By Alli Cooke, Manager

As a relatively new transplant to Michigan, I attended the Michigan Journalism Hall of Fame’s annual induction ceremony this weekend knowing I wouldn’t be able to connect with former coworkers or immediately recognize attendees by their name tags alone – truly an introvert’s nightmare.

But as I stood in line for appetizers while waiting for two of my colleagues to join me at Michigan State University’s Kellogg Conference Center, I was struck by a PowerPoint presentation running unobtrusively in the background with slides featuring biographies of previous Hall of Fame inductees. Event organizers clearly wanted to remind all of the attendees about the more than 150 Michigan journalists who inspired and paved the way for many of those working in journalism today.

The Michigan Journalism Hall of Fame honored its inaugural class of inductees in 1952, when the organization was known as the Michigan Newspaper Hall of Fame and co-run by the Michigan Press Association and the MSU School of Journalism. Over the years, the group has elevated the work of industry legends including James Edmund Scripps, founder of The Detroit News; Roberta Applegate, an Associated Press reporter and the first woman to cover the Michigan state capitol beat; Angelo B. Henderson, the first (and still only) African American journalist to win a Pulitzer Prize; and Mary Lou Butcher, a journalist at The Detroit News who won a class-action lawsuit against the paper for gender-based discrimination and became an advocate for working women everywhere.

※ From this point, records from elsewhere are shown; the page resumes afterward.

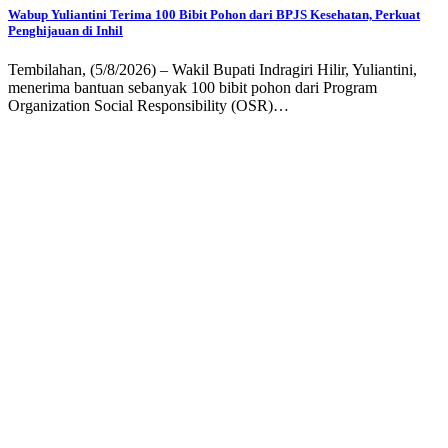
Wabup Yuliantini Terima 100 Bibit Pohon dari BPJS Kesehatan, Perkuat
Penghijauan di Inhil
Tembilahan, (5/8/2026) – Wakil Bupati Indragiri Hilir, Yuliantini,
menerima bantuan sebanyak 100 bibit pohon dari Program
Organization Social Responsibility (OSR)…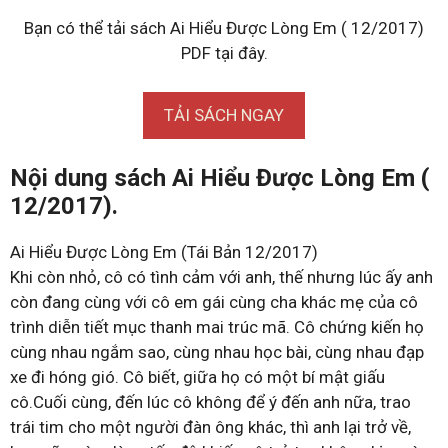
Bạn có thể tải sách Ai Hiểu Được Lòng Em ( 12/2017)
PDF tại đây.
TẢI SÁCH NGAY
Nội dung sách Ai Hiểu Được Lòng Em (
12/2017).
Ai Hiểu Được Lòng Em (Tái Bản 12/2017)
Khi còn nhỏ, cô có tình cảm với anh, thế nhưng lúc ấy anh
còn đang cùng với cô em gái cùng cha khác mẹ của cô
trình diễn tiết mục thanh mai trúc mã. Cô chứng kiến họ
cùng nhau ngắm sao, cùng nhau học bài, cùng nhau đạp
xe đi hóng gió. Cô biết, giữa họ có một bí mật giấu
cô.Cuối cùng, đến lúc cô không để ý đến anh nữa, trao
trái tim cho một người đàn ông khác, thì anh lại trở về,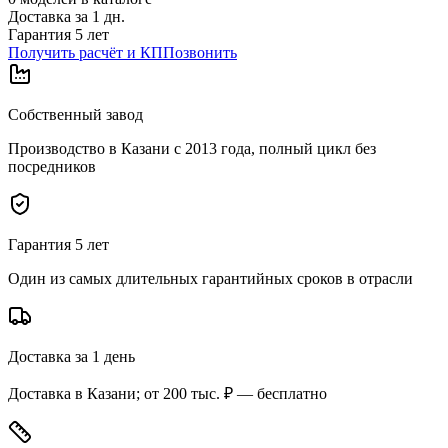
Доставка за
1
дн.
Гарантия 5 лет
Получить расчёт и КП
Позвонить
Собственный завод
Производство в Казани с 2013 года, полный цикл без
посредников
Гарантия 5 лет
Один из самых длительных гарантийных сроков в отрасли
Доставка за 1 день
Доставка в Казани; от 200 тыс. ₽ — бесплатно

The inductees for the class of 2022 include an impressive list of trailblazers who all served as mentors and role models throughout their careers. They are: Robert Ankeny, a federal courts reporter for The Detroit News and Crain’s Detroit Business; Greg Dorsett, a photo editor at the Muskegon Chronicle; Marguerite Gahagan, a courts reporter at The Detroit News who later founded a pioneering weekly paper focused on environmentalism and conservation; Tim Kiska, a professor and multimedia journalist who worked for the Detroit Free Press, The Detroit News, and WWJ-AM before developing the award-winning Detroit History Podcast; and Beth Konrad, who has served as a broadcast journalist, news executive, professor, and communications consultant.

While only two inductees – Kiska and Konrad – are alive today and were able to attend the induction ceremony, it was clear to me that each of the five had a profound impact on their colleagues over the course of their respective careers.

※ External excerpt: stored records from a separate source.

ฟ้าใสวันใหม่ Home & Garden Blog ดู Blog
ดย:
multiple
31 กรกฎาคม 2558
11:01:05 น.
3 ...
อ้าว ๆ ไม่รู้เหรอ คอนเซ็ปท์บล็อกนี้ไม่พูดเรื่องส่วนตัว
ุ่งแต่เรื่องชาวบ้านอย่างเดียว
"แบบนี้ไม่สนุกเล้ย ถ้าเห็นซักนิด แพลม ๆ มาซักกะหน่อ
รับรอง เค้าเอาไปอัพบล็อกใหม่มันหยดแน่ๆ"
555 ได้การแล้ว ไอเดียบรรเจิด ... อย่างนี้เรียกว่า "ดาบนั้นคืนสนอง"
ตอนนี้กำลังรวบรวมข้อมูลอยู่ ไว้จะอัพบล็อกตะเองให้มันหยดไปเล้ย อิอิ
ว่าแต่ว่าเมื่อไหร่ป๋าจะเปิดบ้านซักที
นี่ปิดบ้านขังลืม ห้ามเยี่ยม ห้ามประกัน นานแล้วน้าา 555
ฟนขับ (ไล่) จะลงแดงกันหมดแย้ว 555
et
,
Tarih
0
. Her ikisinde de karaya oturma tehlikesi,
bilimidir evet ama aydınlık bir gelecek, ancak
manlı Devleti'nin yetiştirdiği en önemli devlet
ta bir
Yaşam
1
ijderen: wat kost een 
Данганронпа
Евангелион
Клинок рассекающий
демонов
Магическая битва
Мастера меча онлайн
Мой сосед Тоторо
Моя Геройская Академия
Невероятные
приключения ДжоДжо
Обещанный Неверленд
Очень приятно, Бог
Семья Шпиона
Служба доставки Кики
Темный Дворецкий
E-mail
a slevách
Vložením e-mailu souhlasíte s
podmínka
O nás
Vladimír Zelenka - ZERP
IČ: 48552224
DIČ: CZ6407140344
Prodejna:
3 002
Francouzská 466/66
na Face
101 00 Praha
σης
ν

I got to hear firsthand stories about Ankeny from my colleague Brent Snavely, who worked with him at Crain’s for nine years. He introduced me to several of his Crain’s friends and coworkers who all said Ankeny was famous for telling – and often retelling, and then retelling – stories about his days covering the John DeLorean trial, meeting mob lawyers for lunch, and befriending federal court judges and how he earned their trust.

Lambert attendees (L-R): Brent Snavely, Senior Director; Alli Cooke, Manager; Olivia Lake, Senior Associate

Greg Dorsett’s wife and son described the “hundreds” of interns Dorsett mentored, who have now spread out across the world as photographers and multimedia journalists in their own right. Anne and Stephen Gahagan similarly described the journalists who were inspired by their cousin Marguerite’s passion for justice in both the courts system and the environment. And both Tim Kiska and Beth Konrad shared their love for teaching and inspiring new generations of journalists at the University of Michigan-Dearborn and Wayne State University, respectively – and thanked many of the key people who helped them along the way.

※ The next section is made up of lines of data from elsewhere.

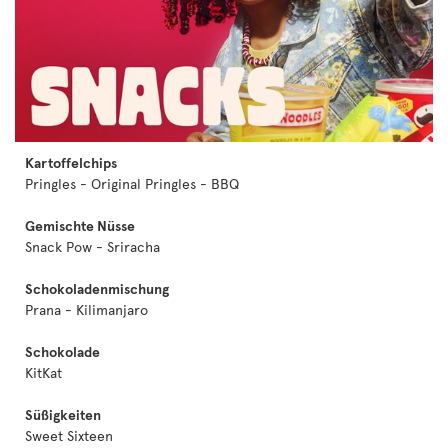
Kartoffelchips
Pringles - Original Pringles - BBQ
Gemischte Nüsse
Snack Pow - Sriracha
Schokoladenmischung
Prana - Kilimanjaro
Schokolade
KitKat
Süßigkeiten
Sweet Sixteen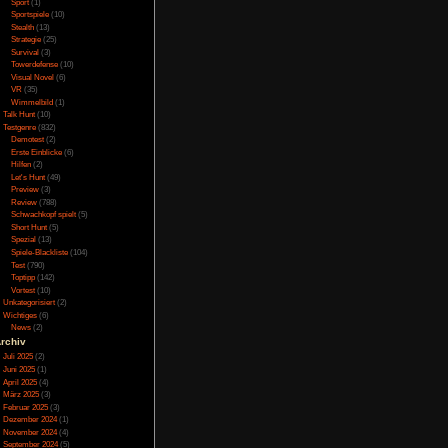
Online
(3)
Porno
(10)
Puzzle
(31)
Rennspiele
(38)
Rogue-Like
(13)
Rollenspiel
(111)
cht für Jedermann
Rätsel
(27)
Sandbox
(8)
Shooter
(31)
Simulation
(115)
Souls Like
(3)
Sport
(1)
Sportspiele
(10)
Stealth
(13)
Strategie
(25)
Survival
(3)
Towerdefense
(10)
Visual Novel
(6)
VR
(35)
Wimmelbild
(1)
Talk Hunt
(10)
Testgenre
(832)
Demotest
(2)
,00
von 5)
Erste Einblicke
(6)
Hilfen
(2)
Let's Hunt
(49)
Preview
(3)
Review
(788)
Schwachkopf spielt
(5)
Short Hunt
(5)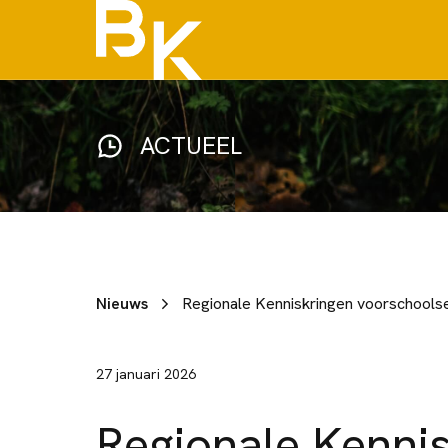
ACTUEEL
Nieuws
Regionale Kenniskringen voorschoolse
27 januari 2026
Regionale Kenni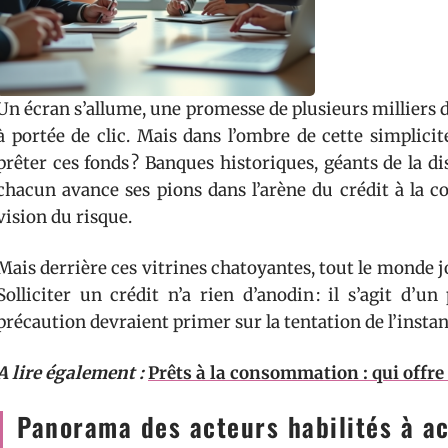
Un écran s’allume, une promesse de plusieurs milliers d’
à portée de clic. Mais dans l’ombre de cette simplici
prêter ces fonds ? Banques historiques, géants de la dis
chacun avance ses pions dans l’arène du crédit à la c
vision du risque.
Mais derrière ces vitrines chatoyantes, tout le monde j
Solliciter un crédit n’a rien d’anodin : il s’agit d’
précaution devraient primer sur la tentation de l’insta
A lire également :
Prêts à la consommation : qui offre 
Panorama des acteurs habilités à ac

Kiska said he wanted to start his speech by focusing on gratitude. “Take a minute tonight, on your way home, turn off the radio, and just think for a minute about the people who helped you get to where you are… because there is nobody in this room who got here on their own.”

The throughline is clear: mentorship is vital to the journalism industry, and it flows in both directions. Konrad noted in her speech that younger generations have much to teach veteran journalists about effective and innovative uses of new technologies – I imagine seasoned editors at The Washington Post initially raised their eyebrows at Dave Jorgenson’s unusual but highly effective TikTok strategy, anthropomorphized cans of Spam and all – just as early-career mentees would be well-served to absorb as much history and institutional knowledge as they can from those who have seen it all.

Konrad picked up on Kiska’s theme of gratitude and thanked her mentors, saying that her mother always told her to remember that journalism awards belong to “those who allowed you into their lives with their stories. Those who made themselves vulnerable – and trusted you.”

After hearing all of these fascinating stories, I left the Hall of Fame ceremony on Sunday evening with a long list of inductees to read about as I continue perfecting my own craft, helping our clients tell their stories, and learning more about my new home state.